General and Eligibility
The Plan is a defined contribution plan covering all eligible employees of Unit Corporation (the “Company”), the Plan sponsor. Bank of Oklahoma, N.A., serves as trustee for the Plan under a trust agreement dated August 1, 1985. The Plan is subject to the provisions of the Employment Retirement Income Security Act of 1974, as amended (“ERISA”).
The Plan allows participation on the first day of any service month immediately upon the attainment of age 21 and completion of three months of service.
Contributions
The Plan allows participants to contribute up to 100% of their total monthly compensation (including overtime pay, bonuses and other extraordinary compensation), subject to certain limitations. Participants who are age 50 and above may also elect to make “catch-up” contributions. Participants may also contribute amounts representing distributions from other qualified defined benefit or defined contribution plans (“Rollovers”).

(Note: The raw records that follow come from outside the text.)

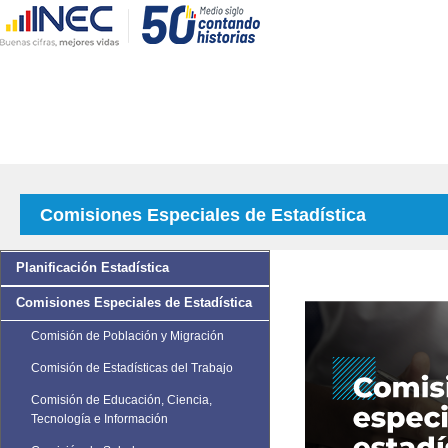
Comisiones Especiales de Estadística
Planificación Estadística
Comisiones Especiales de Estadística
Comisión de Población y Migración
Comisión de Estadísticas del Trabajo
Comisión de Educación, Ciencia,
Tecnología e Información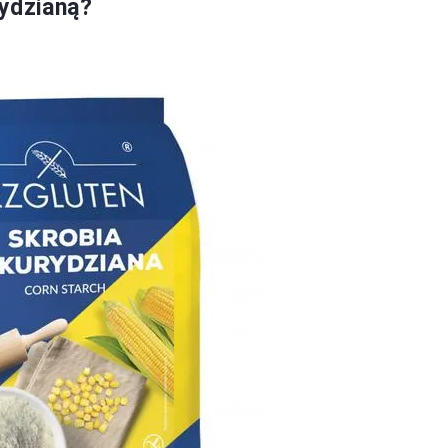
rydzianą?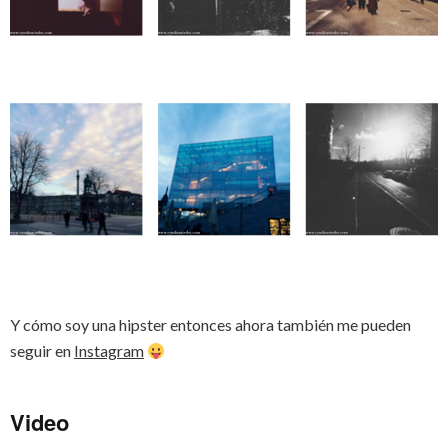
Y cómo soy una hipster entonces ahora también me pueden
seguir en
Instagram
Video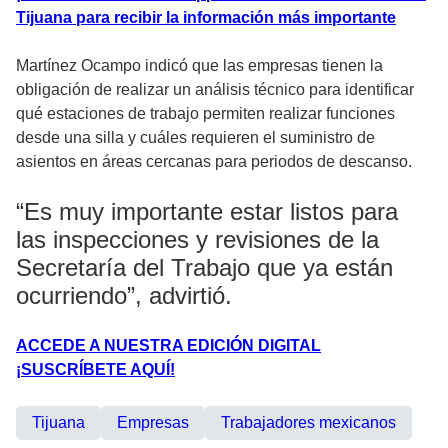
Tijuana para recibir la información más importante
Martínez Ocampo indicó que las empresas tienen la
obligación de realizar un análisis técnico para identificar
qué estaciones de trabajo permiten realizar funciones
desde una silla y cuáles requieren el suministro de
asientos en áreas cercanas para periodos de descanso.
“Es muy importante estar listos para
las inspecciones y revisiones de la
Secretaría del Trabajo que ya están
ocurriendo”, advirtió.
ACCEDE A NUESTRA EDICIÓN DIGITAL
¡SUSCRÍBETE AQUÍ!
Tijuana
Empresas
Trabajadores mexicanos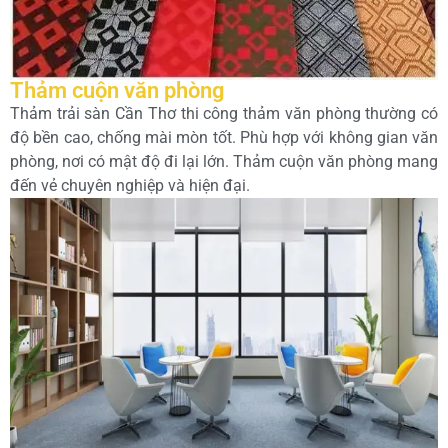
Thảm cuộn văn phòng
Thảm trải sàn Cần Thơ thi công thảm văn phòng thường có
độ bền cao, chống mài mòn tốt. Phù hợp với không gian văn
phòng, nơi có mật độ đi lại lớn. Thảm cuộn văn phòng mang
đến vẻ chuyên nghiệp và hiện đại.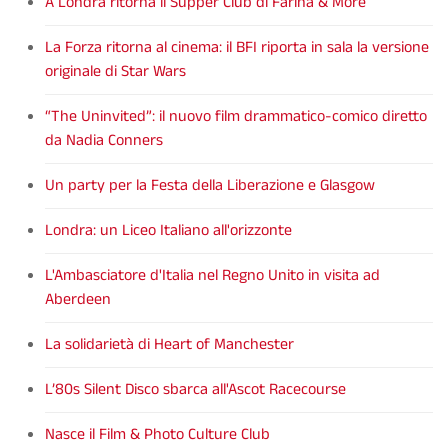
A Londra ritorna il Supper Club di Farina & More
La Forza ritorna al cinema: il BFI riporta in sala la versione
originale di Star Wars
“The Uninvited”: il nuovo film drammatico-comico diretto
da Nadia Conners
Un party per la Festa della Liberazione e Glasgow
Londra: un Liceo Italiano all'orizzonte
L'Ambasciatore d'Italia nel Regno Unito in visita ad
Aberdeen
La solidarietà di Heart of Manchester
L’80s Silent Disco sbarca all'Ascot Racecourse
Nasce il Film & Photo Culture Club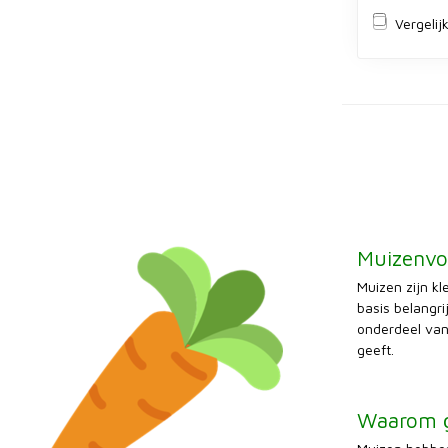
Vergelij
Muizenvoe
Muizen zijn k
basis belangri
onderdeel van
geeft.
Waarom g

The Company may contribute to the Plan a specified percentage of participant contributions as determined by the Board of Directors, limited to 117% of 6% and 100% of 6% of participant compensation for 2005 and 2004, respectively. The Company may also contribute an additional amount from its net profits and accumulated net profits as determined from time to time by the Board of Directors. The Company contributions for 2005 and 2004 were $2,779,774 and $1,884,713, respectively.
Transfers In
Effective February 25, 2005, the Sauer Drilling 401(k) was merged into the Unit Corporation Employees’ Thrift Plan, which resulted in $1,490,565 in assets transferred into the Plan during 2005. Effective June 25, 2004, the Serdrilco, Inc. 401(k) Savings Plan was merged into the Plan, which resulted in $1,555,248 in assets transferred into the Plan during 2004.
Participants’ Accounts
Each participant's account is credited with the parti--cipant's contributions, the Company's contributions, if any, and Plan earnings. Plan earnings are allocated based on account balances as of the preceding valuation date, plus the proportionate allocation of contributions received since the previous valuation date. The benefit to which a participant is entitled is that which can be derived from the participant’s vested account.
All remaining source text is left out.